Une rencontre au cours de laquelle, les avocats ont dénoncé la violation des droits de leurs clientes, notamment l’obstruction à l’exercice du mandat de député, en dépit d’une décision du Conseil Constitutionnel, constant que ces deux élues, ne sont pas frappées de la perte de celui ci.
Une décision du Conseil Constitutionnel, qui s’impose à toutes les autorités de la République.
 Face à la presse, maitres Yarba, Ahmed Youssouf Cheikh Sidya, Cheikh Hindi et leurs collègues, ont déclaré avoir “suivi, avec une grande attention, tous les développements procéduraux, judiciaires et les péripéties, qui empêchent nos clientes de reprendre l’exercice régulier et serein de leur mandat parlementaire, au sein de l’Assemblée Nationale”.
Le collège des avocats de la défense des 2 députées, est revenu sur les éléments Factuels et de droit, en rappelant “le décret de grâce, pris par le président de la République, portant sur la remise de la partie non purgée de la peine privative de liberté” prononcée à l’encontre des 2 députées.
 Un acte présidentiel “qui ne comporte aucune disposition relative à la peine complémentaire d’interdiction d’exercer les droits civiques prononcée par la chambre correctionnelle de la cour d’appel dans son arrêt du 08 juillet 2026.
Une décision par laquelle, la juridiction d’appel “après avoir requalifié les faits, a Condamné les 2 députées, à une interdiction d’exercer leurs droits civiques et civils Pendant une période 5 ans.
Cependant, cet arrêt ne prononce en aucune de ses dispositions, la déchéance de leur mandat parlementaire.

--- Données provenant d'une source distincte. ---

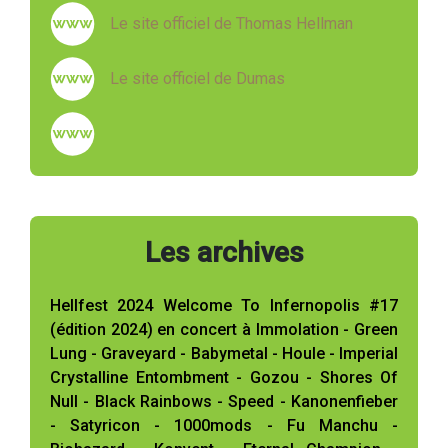
Le site officiel de Thomas Hellman
Le site officiel de Dumas
Les archives
Hellfest 2024 Welcome To Infernopolis #17
(édition 2024) en concert à Immolation - Green
Lung - Graveyard - Babymetal - Houle - Imperial
Crystalline Entombment - Gozou - Shores Of
Null - Black Rainbows - Speed - Kanonenfieber
- Satyricon - 1000mods - Fu Manchu -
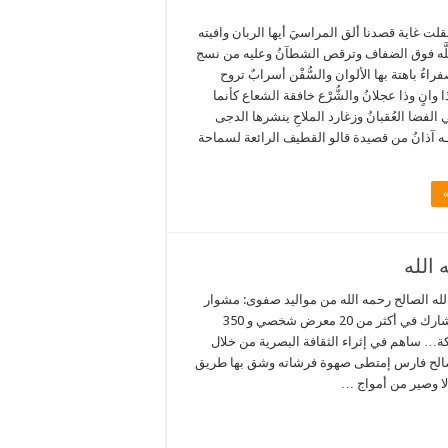
لت غاية قصدنا ألق المراسيَ أيها الربان وافيته
َّه فوق الضفاف وترقص الشطآنُ وعليه من نسج
فراءُ باهتة بها الألوان والسُّفْن أسرابٌ تروح
وانٍ وذا عجلانُ والشُّرْع خافقة الشعاع كأنما
 الفضا العُقبانُ وزغارد الملاحِ ينشرها الدجى
ُّـه آذانُ من قصيدة قالو القطيف الرائعة لسماحة
لله الصالح رحمه الله من مواليد صفوى: مشوار
فني وأدبي يمتد لآكثر من 45 عام شارك في أكثر من 20 معرض شخصي و 350
 ساهم في إثراء الثقافة البصرية من خلال
الصالح فارس إمتطى صهوة فرشاته وشق بها طريق
لا وصير من أمواج …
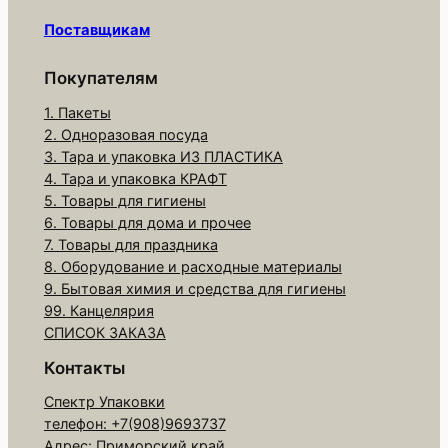
а
Поставщикам
р
а
Покупателям
К
1. Пакеты
о
2. Одноразовая посуда
н
3. Тара и упаковка ИЗ ПЛАСТИКА
т
4. Тара и упаковка КРАФТ
е
5. Товары для гигиены
6. Товары для дома и прочее
й
7. Товары для праздника
н
8. Оборудование и расходные материалы
е
9. Бытовая химия и средства для гигиены
р
99. Канцелярия
1
СПИСОК ЗАКАЗА
5
Контакты
0
Спектр Упаковки
0
телефон: +7(908)9693737
м
Адрес: Приморский край,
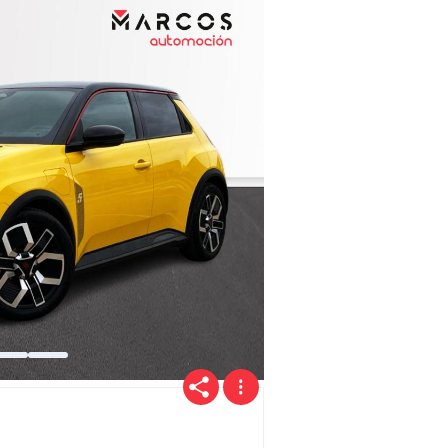
Precio
Ofertas
Cuota
Año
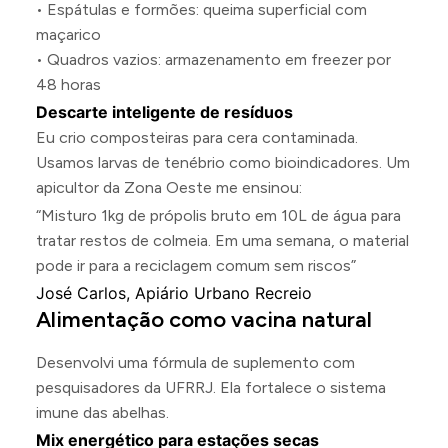
• Espátulas e formões: queima superficial com
maçarico
• Quadros vazios: armazenamento em freezer por
48 horas
Descarte inteligente de resíduos
Eu crio composteiras para cera contaminada.
Usamos larvas de tenébrio como bioindicadores. Um
apicultor da Zona Oeste me ensinou:
“Misturo 1kg de própolis bruto em 10L de água para
tratar restos de colmeia. Em uma semana, o material
pode ir para a reciclagem comum sem riscos”
José Carlos, Apiário Urbano Recreio
Alimentação como vacina natural
Desenvolvi uma fórmula de suplemento com
pesquisadores da UFRRJ. Ela fortalece o sistema
imune das abelhas.
Mix energético para estações secas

Du reste, le tribunal en question n’y avait pas droit.
Et toute état de cause, cet arrêt été frappé d’un pourvoi en cassation devant la cour suprême en raison des graves entorses à la loi”.
Les avocats ont par ailleurs, convoqué l’article 7 du règlement intérieur de l’Assemblée Nationale, une loi organique, en vertu de laquelle “le procureur général, est expressément tenu de donner avis des décisions judiciaires, privant tout parlementaire de ses droits civiques et civils au Conseil Constitutionnel, seul compétent pour constater, le cas échéant, la vacance de leur siège”.
Des éléments factuels et de droit, en dépit des quels “nos clientes, sont purement et simplement empêchées par des moyens coercitifs, d’accéder aux locaux de l’Assemblée Nationale” déplore  le collectif des avocats de la défense de la défense des 2 députées.